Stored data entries
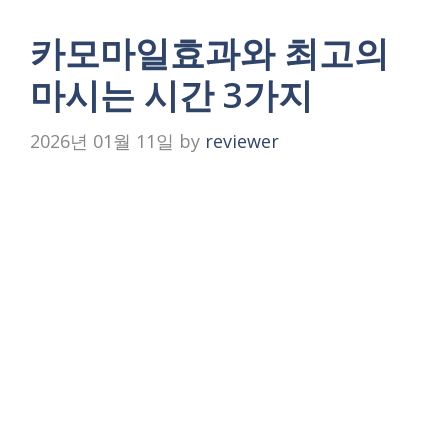
카모마일효과와 최고의
마시는 시간 3가지
2026년 01월 11일
by
reviewer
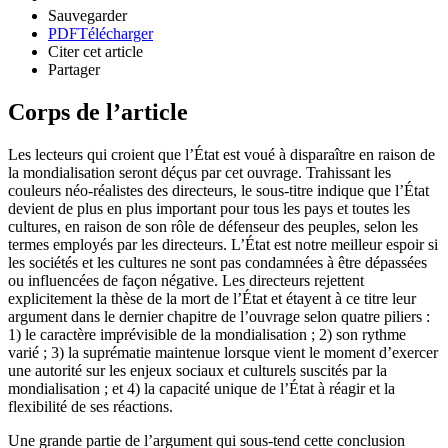
Sauvegarder
PDF
Télécharger
Citer cet article
Partager
Corps de l’article
Les lecteurs qui croient que l’État est voué à disparaître en raison de
la mondialisation seront déçus par cet ouvrage. Trahissant les
couleurs néo-réalistes des directeurs, le sous-titre indique que l’État
devient de plus en plus important pour tous les pays et toutes les
cultures, en raison de son rôle de défenseur des peuples, selon les
termes employés par les directeurs. L’État est notre meilleur espoir si
les sociétés et les cultures ne sont pas condamnées à être dépassées
ou influencées de façon négative. Les directeurs rejettent
explicitement la thèse de la mort de l’État et étayent à ce titre leur
argument dans le dernier chapitre de l’ouvrage selon quatre piliers :
1) le caractère imprévisible de la mondialisation ; 2) son rythme
varié ; 3) la suprématie maintenue lorsque vient le moment d’exercer
une autorité sur les enjeux sociaux et culturels suscités par la
mondialisation ; et 4) la capacité unique de l’État à réagir et la
flexibilité de ses réactions.
Une grande partie de l’argument qui sous-tend cette conclusion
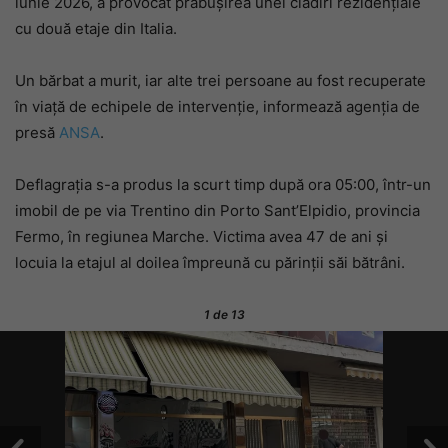
iunie 2026, a provocat prăbușirea unei clădiri rezidențiale
cu două etaje din Italia.
Un bărbat a murit, iar alte trei persoane au fost recuperate
în viață de echipele de intervenție, informează agenția de
presă
ANSA
.
Deflagrația s-a produs la scurt timp după ora 05:00, într-un
imobil de pe via Trentino din Porto Sant’Elpidio, provincia
Fermo, în regiunea Marche. Victima avea 47 de ani și
locuia la etajul al doilea împreună cu părinții săi bătrâni.
1
de 13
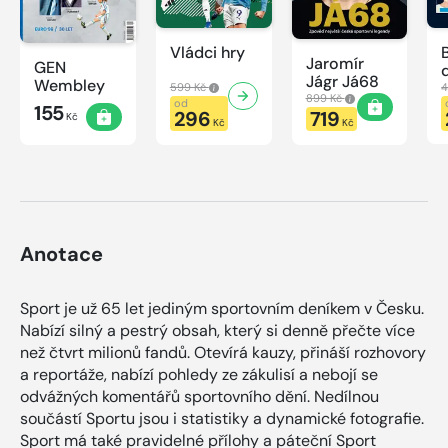
Vládci hry
Jaromír
GEN
Jágr Já68
Wembley
599 Kč
4
899 Kč
od
155
296
719
Kč
Kč
Kč
Anotace
Sport je už 65 let jediným sportovním deníkem v Česku.
Nabízí silný a pestrý obsah, který si denně přečte více
než čtvrt milionů fandů. Otevírá kauzy, přináší rozhovory
a reportáže, nabízí pohledy ze zákulisí a nebojí se
odvážných komentářů sportovního dění. Nedílnou
součástí Sportu jsou i statistiky a dynamické fotografie.
Sport má také pravidelné přílohy a páteční Sport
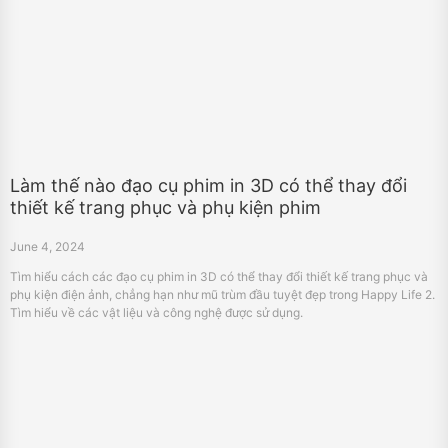
Làm thế nào đạo cụ phim in 3D có thể thay đổi
thiết kế trang phục và phụ kiện phim
June 4, 2024
Tìm hiểu cách các đạo cụ phim in 3D có thể thay đổi thiết kế trang phục và
phụ kiện điện ảnh, chẳng hạn như mũ trùm đầu tuyệt đẹp trong Happy Life 2.
Tìm hiểu về các vật liệu và công nghệ được sử dụng.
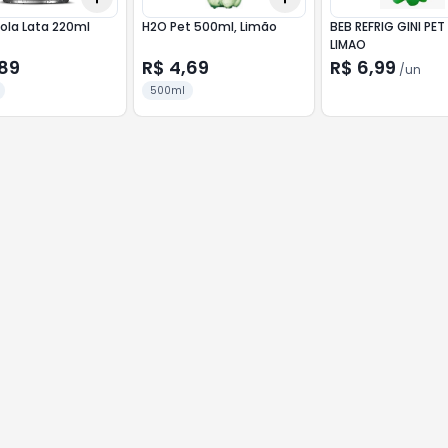
ola Lata 220ml
H2O Pet 500ml, Limão
BEB REFRIG GINI PET 
LIMAO
,89
R$ 4,69
R$ 6,99
/
un
500ml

■ Directions
Copy the lines of the records, beginning where the line containing "June 4, 2024" appears and continuing through the final line, exactly and with no pictures.

■ Answer to this exercise
June 4, 2024
Tìm hiểu cách các đạo cụ phim in 3D có thể thay đổi thiết kế trang phục và
phụ kiện điện ảnh, chẳng hạn như mũ trùm đầu tuyệt đẹp trong Happy Life 2.
Tìm hiểu về các vật liệu và công nghệ được sử dụng.
ola Lata 220ml
H2O Pet 500ml, Limão
BEB REFRIG GINI PET 
LIMAO
,89
R$ 4,69
R$ 6,99
/
un
500ml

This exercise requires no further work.